Ultimately, the article argues that, instead of actually having a feminist message, Frozen misrepresents previous Disney princess movies so that its false feminism appears like progress in comparison.

I’ve written before about the problem with media claiming that Frozen is the first “feminist” Disney princess movie, the first one without a marriage at the end, the first one where the characters aren’t all about romance, etc etc. The Disney Renaissance movies are full of great characters and great stories, and even the movies from the 1950s are not as problematic as critics might believe. But I strongly disagree that Frozen is actually a step back from these films, or that it manipulates misconceptions of Disney’s past to appear more feminist in comparison. In fact, I’d argue that the criticisms of Frozen are the “false feminist” approach, applying a list of generic requirements and assumptions to the film without taking its actual nature into account. Frozen is not a feminist movie because its female characters are confident and capable and accomplished from the beginning. It’s a feminist movie because they’re not, and because they learn to be so by the movie’s end.

As the article is structured around a list of imagined arguments why Frozen is feminist, followed by takedowns explaining why it’s not, I’ll structure this in the same way. I’ll present the article’s arguments of why Frozen isn’t feminist, and then argue why that’s wrong.

Frozen is not the first Disney movie to end without a wedding or pass the Bechdel test

This is very true. And a good thing, too! Not a point against Frozen, but an important detail to remember when talking about it in comparison to other Disney films.

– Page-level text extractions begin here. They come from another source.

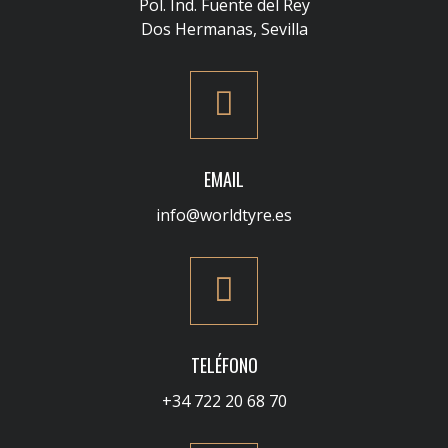
Pol. Ind. Fuente del Rey
Dos Hermanas, Sevilla
EMAIL
info@worldtyre.es
TELÉFONO
+34 722 20 68 70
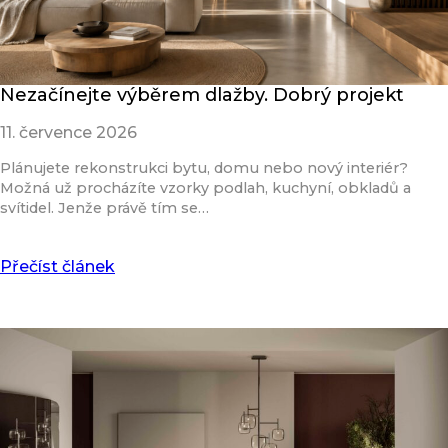
Nezačínejte výběrem dlažby. Dobrý projekt
11. července 2026
Plánujete rekonstrukci bytu, domu nebo nový interiér?
Možná už procházíte vzorky podlah, kuchyní, obkladů a
svítidel. Jenže právě tím se…
Přečíst článek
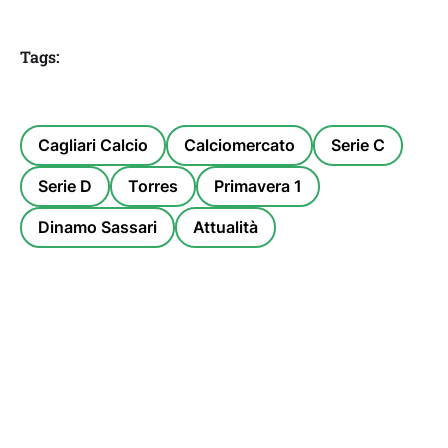
Tags:
Cagliari Calcio
Calciomercato
Serie C
Serie D
Torres
Primavera 1
Dinamo Sassari
Attualità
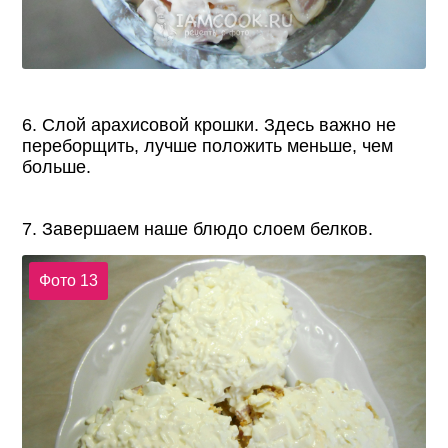
6. Слой арахисовой крошки. Здесь важно не
переборщить, лучше положить меньше, чем
больше.
7. Завершаем наше блюдо слоем белков.
Фото 13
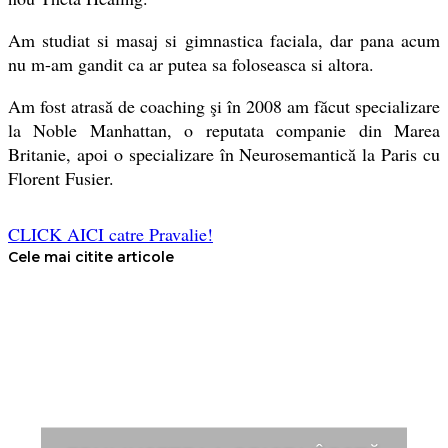
Am studiat si masaj si gimnastica faciala, dar pana acum
nu m-am gandit ca ar putea sa foloseasca si altora.
Am fost atrasă de coaching şi în 2008 am făcut specializare
la Noble Manhattan, o reputata companie din Marea
Britanie, apoi o specializare în Neurosemantică la Paris cu
Florent Fusier.
CLICK AICI catre Pravalie!
Cele mai citite articole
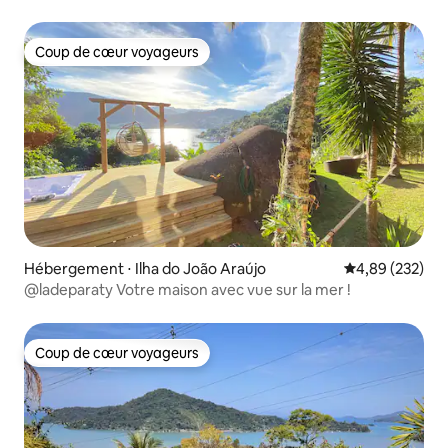
Coup de cœur voyageurs
Coup de cœur voyageurs
Hébergement ⋅ Ilha do João Araújo
Évaluation moy
4,89 (232)
@ladeparaty Votre maison avec vue sur la mer !
Coup de cœur voyageurs
Coup de cœur voyageurs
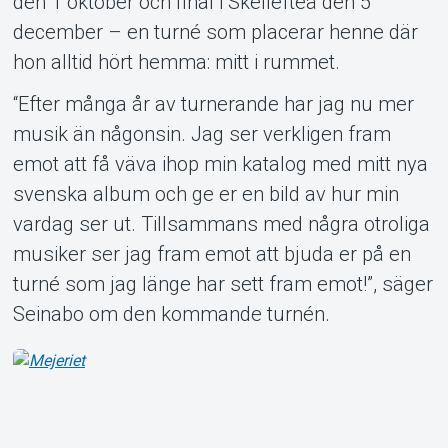
den 1 oktober och final i Skellefteå den 5
december – en turné som placerar henne där
hon alltid hört hemma: mitt i rummet.
“Efter många år av turnerande har jag nu mer
musik än någonsin. Jag ser verkligen fram
emot att få väva ihop min katalog med mitt nya
svenska album och ge er en bild av hur min
vardag ser ut. Tillsammans med några otroliga
musiker ser jag fram emot att bjuda er på en
turné som jag länge har sett fram emot!”, säger
Seinabo om den kommande turnén.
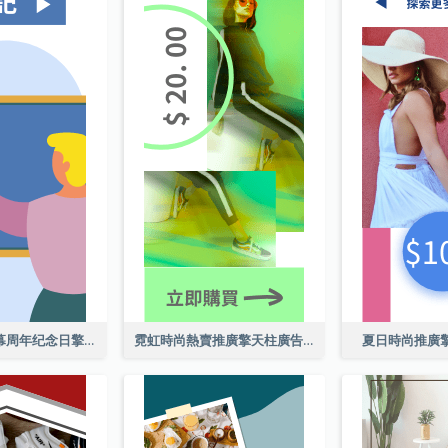
教育研究所开幕周年纪念日擎天柱廣告
霓虹時尚熱賣推廣擎天柱廣告
夏日時尚推廣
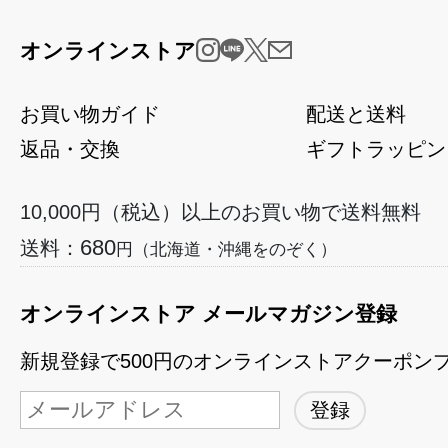
オンラインストア
お買い物ガイド
配送と送料
返品・交換
ギフトラッピン
10,000円（税込）以上のお買い物で送料無料
680
送料：
円（北海道・沖縄をのぞく）
オンラインストア メールマガジン登録
新規登録で500円のオンラインストアクーポン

Anna and Elsa don’t have other supporting female characters around them

While Pocahontas has her best friend Nakoma, Aurora has her fairies and Cinderella’s whole movie is filled with female characters, Anna and Elsa basically only have each other. They never speak to any other female characters for the entire movie. Other articles have similarly talked about the original Snow Queen fairy tale, and complained that Disney threw away its great cast of supporting female characters in favor of male ones. And it is disappointing that Anna and Elsa are the only non-troll female characters we see. But, at the risk of repeating tired anti-feminist arguments, the movie doesn’t have room for other significant female characters.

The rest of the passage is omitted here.